Sorry for my bad advice about the RAM. But why not try it on your desktop and see if you have better luck there. Also, have you only tried it in your DAW or have you tried loading it up standalone?


----------



## chasmanian (Dec 15, 2017)

I have not tried it on my desktop. I guess I will try that.
thank you all of you who replied.


----------



## jasperjames (Dec 19, 2017)

robgb said:


> It sounds JUST as good. I just sat here for an hour playing back and forth and they're both great.


Agree. Both very good. V2 a bit softer but maintains pitch clarity and a bit more realism. PTeq brighter, more laden with overtones and razor sharpness. At this developmental stage, a matter of personal preference.
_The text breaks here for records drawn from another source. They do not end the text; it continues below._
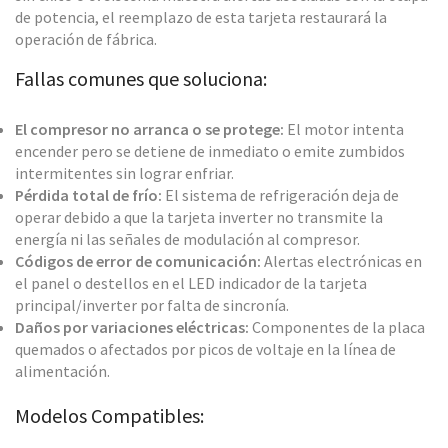
de potencia, el reemplazo de esta tarjeta restaurará la
operación de fábrica.
Fallas comunes que soluciona:
El compresor no arranca o se protege:
El motor intenta
encender pero se detiene de inmediato o emite zumbidos
intermitentes sin lograr enfriar.
Pérdida total de frío:
El sistema de refrigeración deja de
operar debido a que la tarjeta inverter no transmite la
energía ni las señales de modulación al compresor.
Códigos de error de comunicación:
Alertas electrónicas en
el panel o destellos en el LED indicador de la tarjeta
principal/inverter por falta de sincronía.
Daños por variaciones eléctricas:
Componentes de la placa
quemados o afectados por picos de voltaje en la línea de
alimentación.
Modelos Compatibles:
It's great to have both!!


----------



## Reid Rosefelt (Dec 23, 2017)

FYI, all 88 presets of Arturia Piano V2 can be found in Analog Lab 3.


----------



## Fleer (Dec 23, 2017)

TigerTheFrog said:


> FYI, all 88 presets of Arturia Piano V2 can be found in Analog Lab 3.


Didn't know we got all of those presets in AL3. Thanks for telling me. Sweet freebie upgrade indeed.


----------



## EuropaWill (Dec 23, 2017)

robgb said:


> It sounds JUST as good. I just sat here for an hour playing back and forth and they're both great.


I'd love to hear a comparison of the two using the same midi file.


----------



## robgb (Dec 23, 2017)

EuropaWill said:


> I'd love to hear a comparison of the two using the same midi file.


https://vi-control.net/community/threads/arturia-v5-piano-vs-pianoteq-6.67239/page-3#post-4166334


----------